While some raised taxes to try to plug the big gaps in their budgets, most were forced to cut spending deeply to reflect the reality that property tax revenue would be much lower for years to come.
At the federal level, the U.S. Postal Service has slashed thousands of jobs in what appears to be a slow death spiral, but net federal job losses since 2009 have been comparatively small, at 36,000. Still, layoffs at the federal level are expected to continue or even accelerate as Republicans in Congress appear bent on chipping away at the bureaucracy by maintaining across-the-board spending cuts in defense and domestic programs next year.
Federal contractors have taken some of the brunt of federal cuts, laying off thousands of employees. Even so, the number of private-sector jobs created — the economy is averaging about 125,000 monthly — has been robust compared with the rate during the recovery from the recession in 2001, when 72,000 jobs were created on average each month, Mr. Perry said.
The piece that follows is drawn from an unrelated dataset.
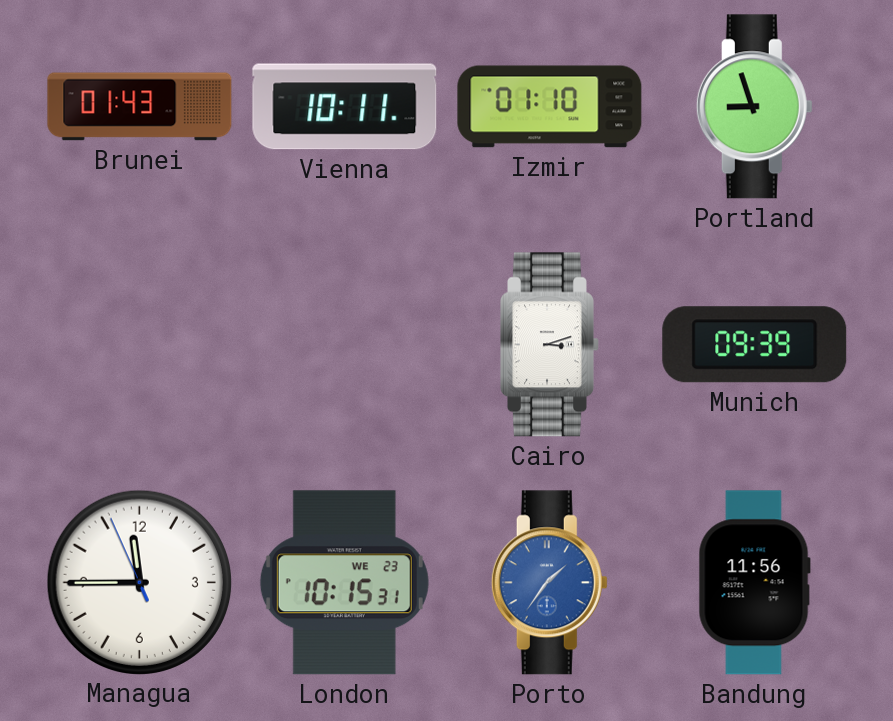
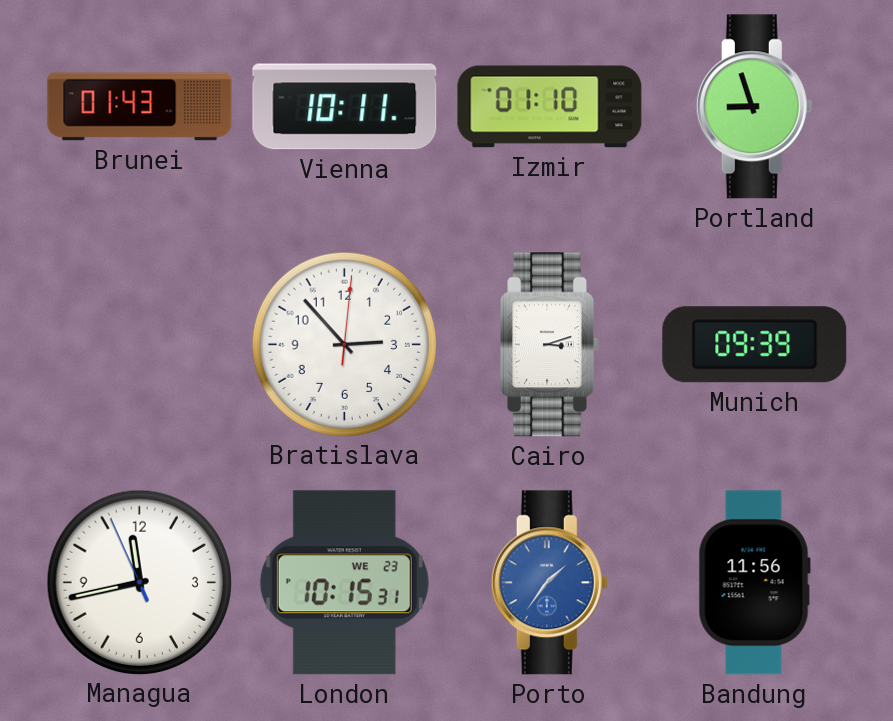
Bratislava: none -> 2:53
Managua: 11:44 -> 11:42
“We should recognize that this recovery is different” than anything seen in the postwar era because of the dramatically changed role of government, he said.
“Perhaps the significant downsizing of government at the state and local level is a positive development for the future growth of the U.S. economy, and one benefit of the Great Recession,” he said. “But we should also pay some attention to the fact that one of the reasons for the disappointing monthly employment reports is the persistent weakness in public-sector employment.”